▶ Data for this task
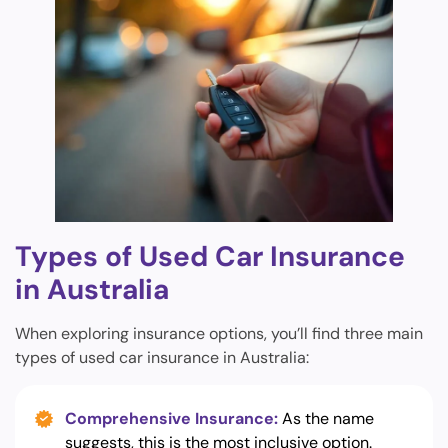
Types of Used Car Insurance
in Australia
When exploring insurance options, you’ll find three main
types of used car insurance in Australia:
Comprehensive Insurance:
As the name
suggests, this is the most inclusive option.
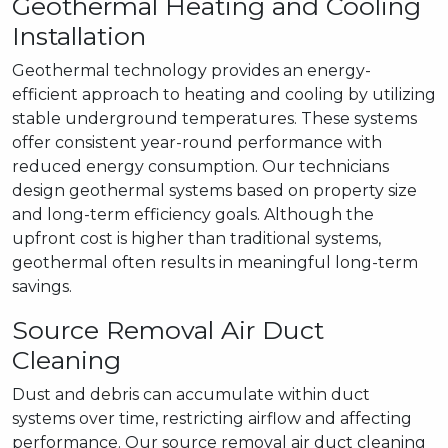
Geothermal Heating and Cooling
Installation
Geothermal technology provides an energy-
efficient approach to heating and cooling by utilizing
stable underground temperatures. These systems
offer consistent year-round performance with
reduced energy consumption. Our technicians
design geothermal systems based on property size
and long-term efficiency goals. Although the
upfront cost is higher than traditional systems,
geothermal often results in meaningful long-term
savings.
Source Removal Air Duct
Cleaning
Dust and debris can accumulate within duct
systems over time, restricting airflow and affecting
performance. Our source removal air duct cleaning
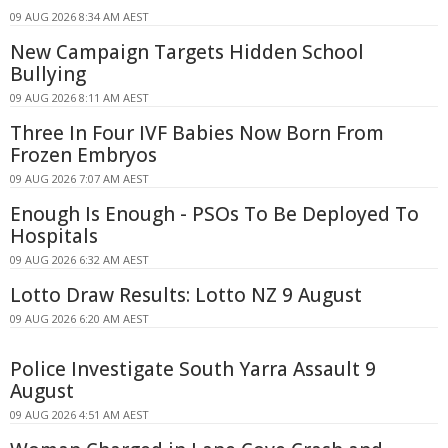
09 AUG 2026 8:34 AM AEST
New Campaign Targets Hidden School
Bullying
09 AUG 2026 8:11 AM AEST
Three In Four IVF Babies Now Born From
Frozen Embryos
09 AUG 2026 7:07 AM AEST
Enough Is Enough - PSOs To Be Deployed To
Hospitals
09 AUG 2026 6:32 AM AEST
Lotto Draw Results: Lotto NZ 9 August
09 AUG 2026 6:20 AM AEST
Police Investigate South Yarra Assault 9
August
09 AUG 2026 4:51 AM AEST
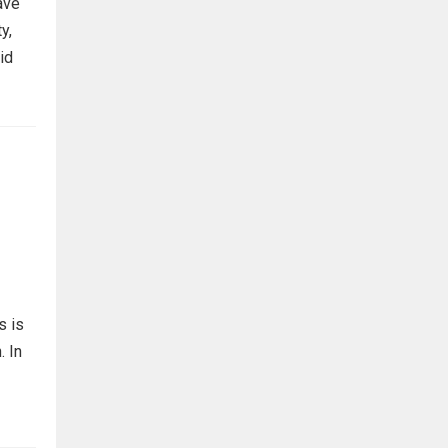
ave
y,
id
s is
. In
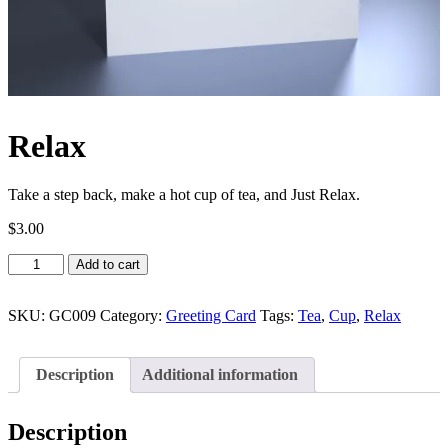
Relax
Take a step back, make a hot cup of tea, and Just Relax.
$
3.00
Relax
Add to cart
quantity
SKU:
GC009
Category:
Greeting Card
Tags:
Tea
,
Cup
,
Relax
Description
Additional information
Description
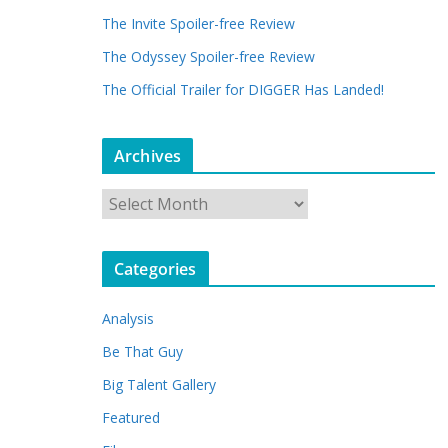
The Invite Spoiler-free Review
The Odyssey Spoiler-free Review
The Official Trailer for DIGGER Has Landed!
Archives
A
r
c
Categories
h
i
Analysis
v
e
Be That Guy
s
Big Talent Gallery
Featured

▶ Problem requirements
Output every entry exactly. Pictures stay out.

▶ Task result
Types of Used Car Insurance
in Australia
When exploring insurance options, you’ll find three main
types of used car insurance in Australia:
Comprehensive Insurance:
As the name
suggests, this is the most inclusive option.
Geothermal Heating and Cooling
Installation
Geothermal technology provides an energy-
efficient approach to heating and cooling by utilizing
stable underground temperatures. These systems
offer consistent year-round performance with
reduced energy consumption. Our technicians
design geothermal systems based on property size
and long-term efficiency goals. Although the
upfront cost is higher than traditional systems,
geothermal often results in meaningful long-term
savings.
Source Removal Air Duct
Cleaning
Dust and debris can accumulate within duct
systems over time, restricting airflow and affecting
performance. Our source removal air duct cleaning
09 AUG 2026 8:34 AM AEST
New Campaign Targets Hidden School
Bullying
09 AUG 2026 8:11 AM AEST
Three In Four IVF Babies Now Born From
Frozen Embryos
09 AUG 2026 7:07 AM AEST
Enough Is Enough - PSOs To Be Deployed To
Hospitals
09 AUG 2026 6:32 AM AEST
Lotto Draw Results: Lotto NZ 9 August
09 AUG 2026 6:20 AM AEST
Police Investigate South Yarra Assault 9
August
09 AUG 2026 4:51 AM AEST
ave
y,
id
s is
. In
Relax
Take a step back, make a hot cup of tea, and Just Relax.
$
3.00
Relax
Add to cart
quantity
SKU:
GC009
Category:
Greeting Card
Tags:
Tea
,
Cup
,
Relax
Description
Additional information
Description
The Invite Spoiler-free Review
The Odyssey Spoiler-free Review
The Official Trailer for DIGGER Has Landed!
Archives
A
r
c
Categories
h
i
Analysis
v
e
Be That Guy
s
Big Talent Gallery
Featured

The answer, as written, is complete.